Só te faltava esta para seres completo. Adieu, Tzara,
e que os antipirinas comovidos movidos vidos mu
te soltem sobre a tumba (Père Lachaise?) a gota militar
de um épico anúncio de jornal, como este:
“O armário de várias utilidades para o lar, solucionando
as medidas de espaço e de ambiente – 36 variações
à escolha” (CLIPPER dixit). Só 36? O Kamasutra! Adieu, Tzara.

1965


Jorge de Sena.

[In “Poesia III” – “Brasil” – selecção de poemas resultante da leitura de Julho de 2007 em Cuba. (19). Este poema contém uma referência a Albert Camus que corresponde ao posicionamento político e intelectual que seria de esperar do autor e que muito me conforta. Além do mais mereceu do autor a seguinte nota: “Uma alusão neste poema necessita de esclarecimento. Um dos escândalos de São Paulo foi, e tem sido, o facto de croatas exilados mandarem dizer missa de Requiem por alma de Pavelich, o chefe dos “ustaquis” que dominaram ferozmente a Crácia, quando esta parte da Jugoslávia foi “reino” separado, na ocupação italo-germânica durante a Segunda Guerra Mundial. Um dos erros do Brasil, como de muita América latina, foi o ter aceitado a entrada de numerosos grupos nazi-fascistas europeus, como exilados políticos quando não eram senão criminosos de guerra.
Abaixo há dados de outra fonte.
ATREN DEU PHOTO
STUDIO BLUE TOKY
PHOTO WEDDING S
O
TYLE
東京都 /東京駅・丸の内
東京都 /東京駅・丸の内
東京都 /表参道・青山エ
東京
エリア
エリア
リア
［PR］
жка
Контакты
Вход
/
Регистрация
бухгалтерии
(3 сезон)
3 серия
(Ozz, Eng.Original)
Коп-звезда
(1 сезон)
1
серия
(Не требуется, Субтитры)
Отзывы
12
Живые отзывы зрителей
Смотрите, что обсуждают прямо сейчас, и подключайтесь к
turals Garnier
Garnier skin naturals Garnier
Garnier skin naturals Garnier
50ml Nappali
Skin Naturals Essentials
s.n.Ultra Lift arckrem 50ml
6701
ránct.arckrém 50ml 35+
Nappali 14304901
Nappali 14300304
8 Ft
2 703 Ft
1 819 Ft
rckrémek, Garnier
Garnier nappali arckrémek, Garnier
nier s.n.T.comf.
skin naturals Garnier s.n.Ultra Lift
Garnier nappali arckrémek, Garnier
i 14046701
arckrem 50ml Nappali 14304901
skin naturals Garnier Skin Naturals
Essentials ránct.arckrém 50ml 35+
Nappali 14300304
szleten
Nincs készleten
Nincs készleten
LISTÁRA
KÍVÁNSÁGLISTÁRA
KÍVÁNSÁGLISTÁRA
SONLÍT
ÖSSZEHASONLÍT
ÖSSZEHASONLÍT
Outra alusão também pede esclarecimento: Clipper é uma gigantesca cadeia americana de grandes lojas, e um dos grandes armazéns de São Paulo, e o anúncio é transcrito ipsis verbis.]

01/11/2007

PORQUE ESCREVO (I)


Escrever para quê?
É como o pó que piso
Areia fina mármore liso
Escrever para quê?
É como supor que existo
E para alguém sobrevivo
Escrever para quê?
Minto. É como acreditar
Que a eternidade existe

25/7/2007

[“Vinte Poemas de Cuba” (12). Escritos a lápis nas páginas do livro “Poesia III”, de Jorge de Sena, nos dias de uma visita a Cuba.]